Connecting to the internet on the same router works fine.
I have 3 separate networks connected to A Mikrotik RB2011 1iL-RM .
Subnet 1 - 10.0.3.0/24 ( Local Area network)
Subnet 2 - 10.0.16.0/24 ( Local Area network)
Subnet 3 - 10.0.0.0/30 (Link to an internet router on IP 10.0.0.1)
My Ethernet Ports are set up as follows:
ETH 2 10.0.0.2/30
ETH 3 10.0.16.1/24
ETH 4 10.0.3.1/24
The Mikrotik already created dynamic routes an I have added the following route for internet access.
0.0.0.0/0 gateway 10.0.0.1 Distance 1 ( i Have changed he distance to 10 just in case it takes over )
these are the dynamic Routes that the Mikrotik made
10.0.0.0/30 Ether2reachable Distance 0
10.0.16.0/24 Ether4reachable Distance 0
10.0.3.0/24 Ether4reachable Distance 0
I can connect to the internet but the Mikrotik does not route between the two local subnets ( 10.0.3.0/24 and 10.0.16.0/24) the Mikrotik can ping all the devices on both networks.
All devices have their gateway address setup correctly and can connect to the internet.

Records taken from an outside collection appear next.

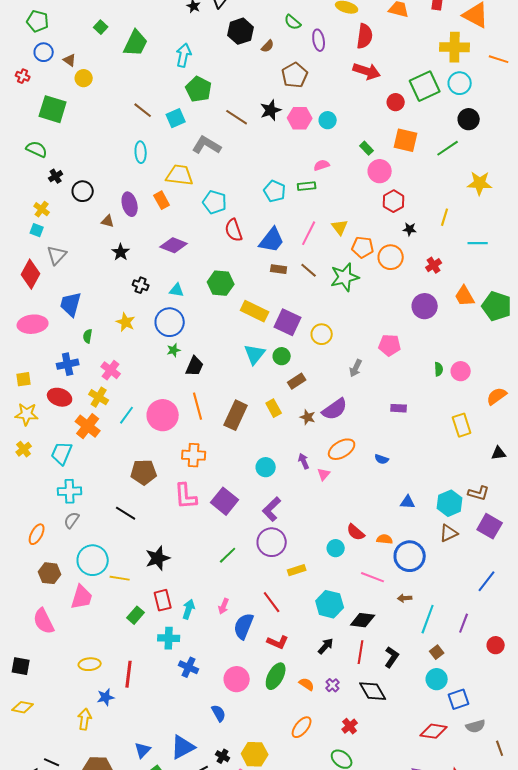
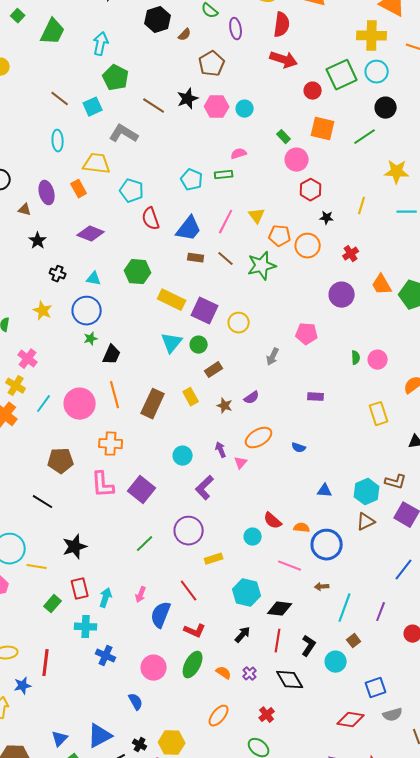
cyan line: (478, 243) -> (407, 212), moved
purple semicircle: (335, 409) -> (252, 398), size x0.6
purple L-shape: (272, 509) -> (205, 488), moved
cyan circle: (437, 679) -> (336, 662), moved

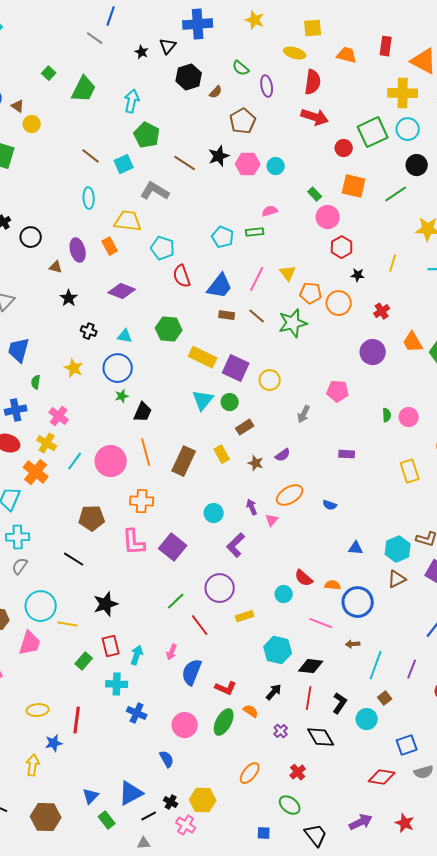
red line: (189, 591) -> (200, 625), moved
orange semicircle: (224, 673) -> (251, 711), moved

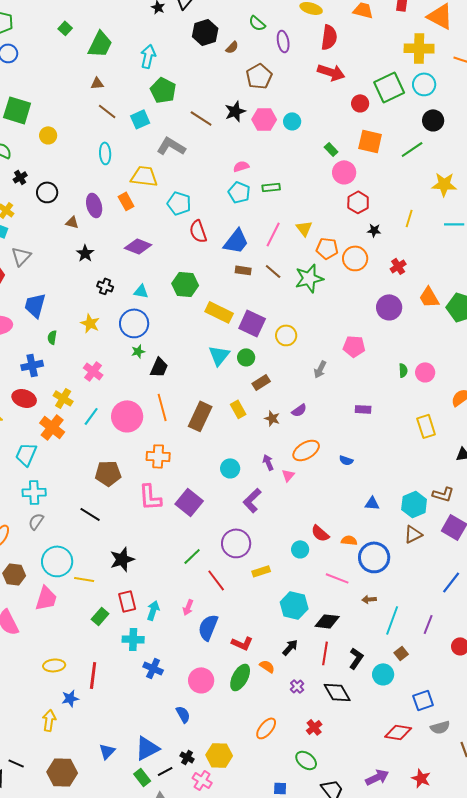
brown triangle: (18, 106) -> (97, 83), moved, turned -40
yellow circle: (32, 124) -> (48, 135), moved
pink semicircle: (270, 211) -> (241, 166), moved
pink cross: (59, 416) -> (93, 371), moved
green rectangle: (107, 820) -> (142, 777), moved

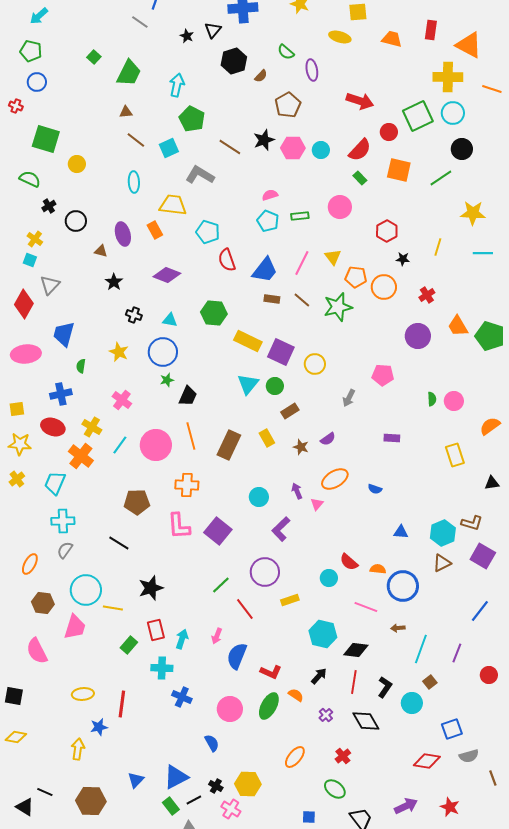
red semicircle: (329, 37) -> (360, 150), moved, turned 35
pink circle: (344, 172) -> (340, 207), moved

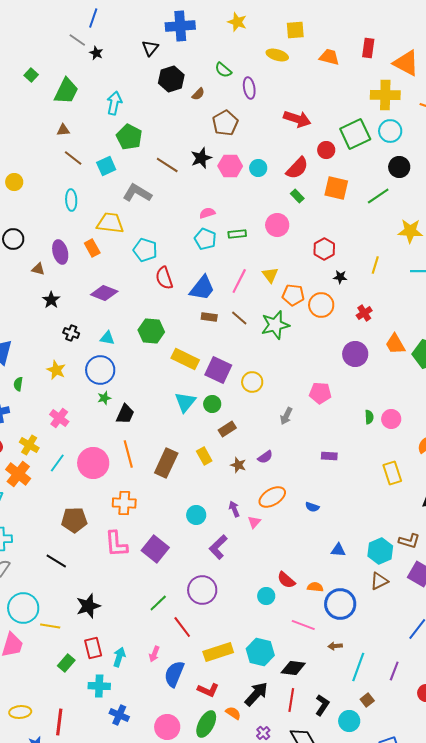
black star: (187, 36) -> (96, 53), moved
yellow rectangle: (290, 600) -> (218, 652), moved, size x1.6
black arrow: (319, 676) -> (256, 694), size x1.5

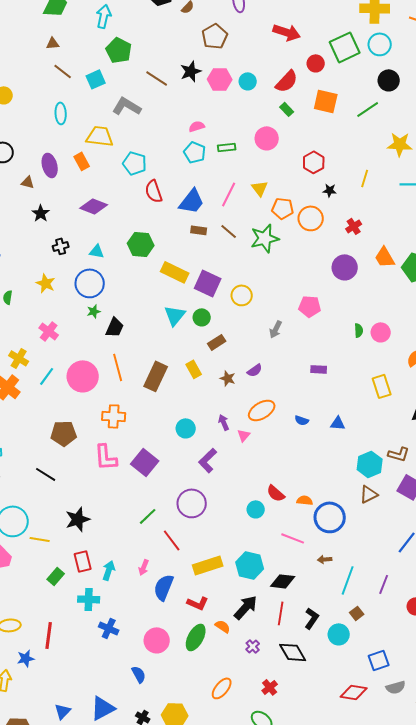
black cross: (71, 333) -> (61, 246), turned -35
blue triangle: (338, 550) -> (338, 423), moved

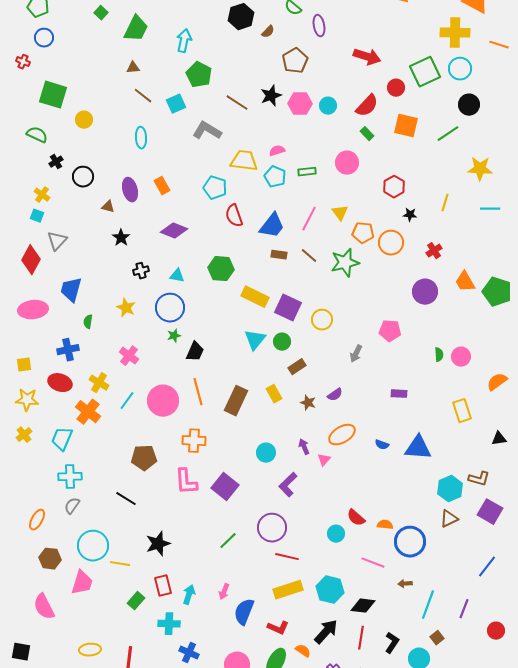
yellow trapezoid: (100, 136) -> (244, 161), moved
blue triangle: (338, 423) -> (418, 448), size x1.8
red line: (172, 540) -> (287, 557), moved, turned -40

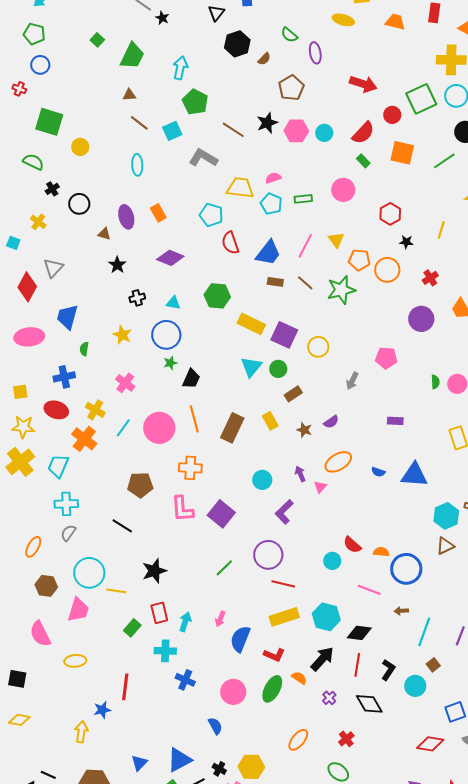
cyan square: (37, 216) -> (13, 243), moved
yellow cross: (24, 435) -> (20, 462), size x1.8
yellow ellipse: (90, 650) -> (75, 661), moved

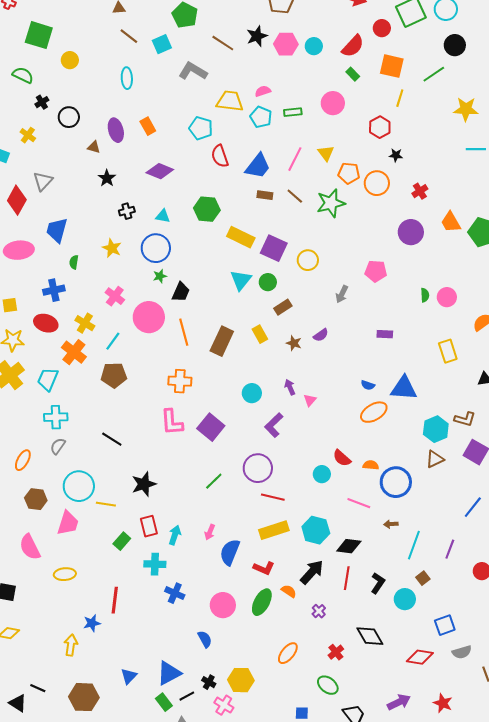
yellow line: (441, 230) -> (400, 98), moved
pink circle: (159, 428) -> (149, 317), moved
orange ellipse: (338, 462) -> (374, 412), moved
brown pentagon: (140, 485) -> (114, 375), moved
black diamond: (369, 704) -> (370, 636), moved

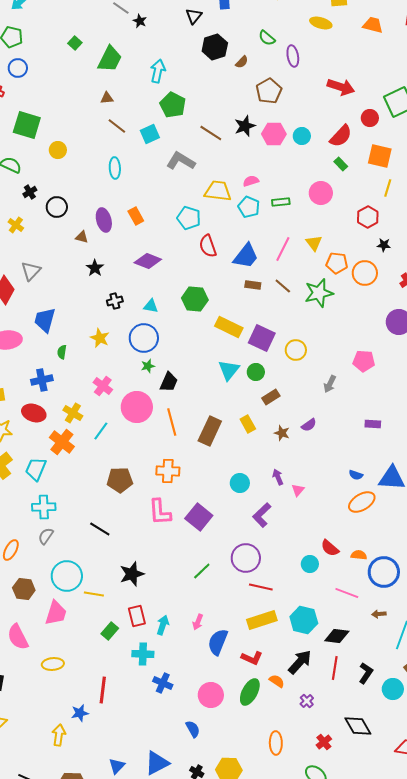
brown pentagon: (114, 375) -> (120, 480), moved
orange ellipse: (288, 653) -> (276, 743), turned -40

I have opened up ICMP on all device firewalls.
Also I have no settings yet in the Mikrotik Firewall.
Is the Mikrotik routing out the wrong port?
Please assist.
Why you think Tik can’t route? If you see dynamic routes of LANs in routing table, then it routes. Try to traceroute between hosts in different subnets. If you can see first hop as his gateway IP and after trace is snaps, then host in destination just blocks ICMP.
When routes are present, two things to look at first:
the defaut route of the clients must be Mikrotik’s IP address in the same subnet (unless you have a more complex routing configured at the clients of course)
firewall rules preventing packets to flow between LANs (dropped before or after routing)
.
As you say that routes at clients are fine, what does /ip firewall export say?
You cannot route between subnets by default. That’s the point of having different subnets, so the hosts can communicate with those on their subnet but not others. Those dynamic routes that are being made are for Internet access so those subnets can route out to the Internet.
If you want 10.0.16.0/24 to route to 10.0.3.0/24 you need to create a route between them to do so. If you want the reverse you need to do the same thing in reverse. You need to tell the router that X, Y and Z subnets can route to X, Y, Z and even I (Internet) because you can tell it not to create those dynamic routes for Internet access and deny a subnet the ability to hit the Internet.
Just as an aside, I recently learned that Palo Alto does not automatically add directly connected networks to their routing tables. First time I’ve ever seen a device that “routes” not add a directly-connected route to its routing table.
I have decided to reset the Mikrotik to factory default and started my configuration over again ( Was not much config 3 Ports and 1 additional route + DHCP etc..)
Now it works.. ( Must have just been some wrong setting somewhere that I could not see)
Both Routing Between Subnet 2 Subnet and Subnets 2 internet works fine now.